The peroxisomal matrix protein import system shares mechanistic similarities with the endoplasmic reticulum/proteasome degradation process (ERAD), indicating a common evolutionary history.
Figure: ER-peroxisome connection a) Endoplasmic reticulum associated degradation process (ERAD), adapted from (McCracken and Brodsky 2003). b) Essential components of the import machinery in peroxisomes. Based on orthology/ phylogenetic criteria, we propose that peroxisome and ER would use a similar mechanism to recycle the peroxisomal receptors and export proteins to the cytosol, respectively. First, the proteins directed to the peroxisome would be binding to the peroxisomal Pex5 or Pex7 receptors (Pex7 binds to Pex20 in N. crassa, to Pex18 and Pex21 in S. cerevisiae, and to the long form of Pex5 in mammals). Once bound to their cargoes, Pex5, and Pex7 would approach to the peroxisomal membrane and get translocated into the peroxisome. In the matrix, receptors will be uncoupled and exported to the cytosol for recycling. The attachment of ubiquitin to Pex5 emerging from the export channel, most likely by Pex4, would drive the receptor dislocation. Pex1 and Pex6 would then recognize this single ubiquitin as signal, then unfold the complex and mediate the export to the cytosol using ATP hydrolysis. Other cytosolic E2, such as Ubc4 and Ubc5 would polyubiquitinate Pex5 and Pex18 and address them to the proteasome for degradation.

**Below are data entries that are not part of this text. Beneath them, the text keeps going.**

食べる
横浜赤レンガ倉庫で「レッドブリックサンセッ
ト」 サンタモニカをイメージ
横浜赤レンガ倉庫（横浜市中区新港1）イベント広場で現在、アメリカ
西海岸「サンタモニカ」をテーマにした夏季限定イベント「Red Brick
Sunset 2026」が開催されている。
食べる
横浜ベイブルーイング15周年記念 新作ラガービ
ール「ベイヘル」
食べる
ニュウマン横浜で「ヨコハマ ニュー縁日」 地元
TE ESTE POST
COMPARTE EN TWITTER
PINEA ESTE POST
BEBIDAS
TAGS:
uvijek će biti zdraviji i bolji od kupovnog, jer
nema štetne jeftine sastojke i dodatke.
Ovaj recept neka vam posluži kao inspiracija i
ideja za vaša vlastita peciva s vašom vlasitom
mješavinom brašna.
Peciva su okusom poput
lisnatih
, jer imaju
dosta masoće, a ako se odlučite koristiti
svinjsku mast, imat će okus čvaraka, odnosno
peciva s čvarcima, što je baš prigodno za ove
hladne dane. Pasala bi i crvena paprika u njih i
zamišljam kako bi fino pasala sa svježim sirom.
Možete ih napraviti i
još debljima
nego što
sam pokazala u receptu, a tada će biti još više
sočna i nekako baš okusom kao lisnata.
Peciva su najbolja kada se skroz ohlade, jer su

A recent work (Gabaldón et al, 2006) show that most peroxisomal proteins (39–58%) are of eukaryotic origin, comprising all proteins involved in organelle biogenesis or maintenance. A significant fraction (13–18%), consisting mainly of enzymes, has an alpha-proteobacterial origin and appears to be the result of the recruitment of proteins originally targeted to mitochondria.

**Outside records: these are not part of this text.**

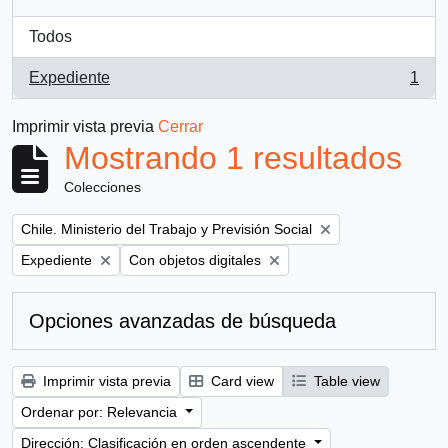
Todos
Expediente
1
, 1 resultados
Imprimir vista previa
Cerrar
Mostrando 1 resultados
Colecciones
Remove filter:
Chile. Ministerio del Trabajo y Previsión Social
Remove filter:
Remove filter:
Expediente
Con objetos digitales
Opciones avanzadas de búsqueda
Imprimir vista previa
Card view
Table view
Ordenar por: Relevancia
Dirección: Clasificación en orden ascendente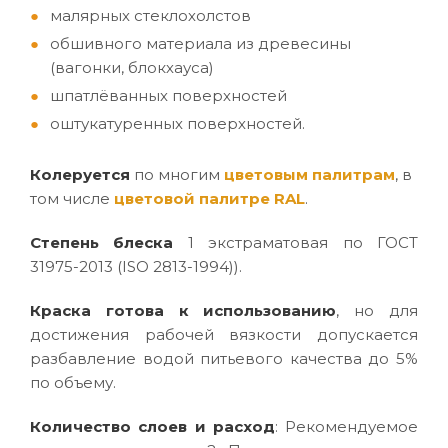
малярных стеклохолстов
обшивного материала из древесины
(вагонки, блокхауса)
шпатлёванных поверхностей
оштукатуренных поверхностей.
Колеруется
по многим
цветовым палитрам
, в
том числе
цветовой палитре RAL
.
Степень блеска
1 экстраматовая по ГОСТ
31975-2013 (ISO 2813-1994)).
Краска готова к использованию
, но для
достижения рабочей вязкости допускается
разбавление водой питьевого качества до 5%
по объему.
Количество слоев и расход
: Рекомендуемое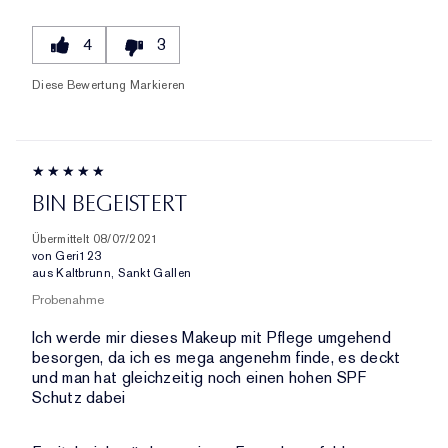
4
3
Diese Bewertung Markieren
BIN BEGEISTERT
Übermittelt
08/07/2021
von
Geri123
aus
Kaltbrunn, Sankt Gallen
Probenahme
Ich werde mir dieses Makeup mit Pflege umgehend
besorgen, da ich es mega angenehm finde, es deckt
und man hat gleichzeitig noch einen hohen SPF
Schutz dabei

Figure: Evolution of the peroxisomal proteome Evolution of the peroxisomal proteome. Biochemical pathways reconstructed according to KEGG and annotations of peroxisomal proteins. For details on the reconstruction of ancestral states see supplemental material. Color code: yellow, eukaryotic origin; green, alpha-proteobacterial origin; red, actinomycetales origin; blue, cyanobacterial origin; white, origin unresolved. Note that the ancestral eukaryotic peroxisomal proteome reconstruction depends on the topology of the eukaryotic tree. If an alternative topology is considered, placing kinetoplastida and viridiplantae together [49], and the plant peroxisomal proteome is taken from the Araperox database [31], then the reconstructed ancestral eukaryotic peroxisomal proteome would be much larger, including all proteins present in the opisthokont proteome except for ANT1, IDP3, FOX3, PEX13 and PEX19.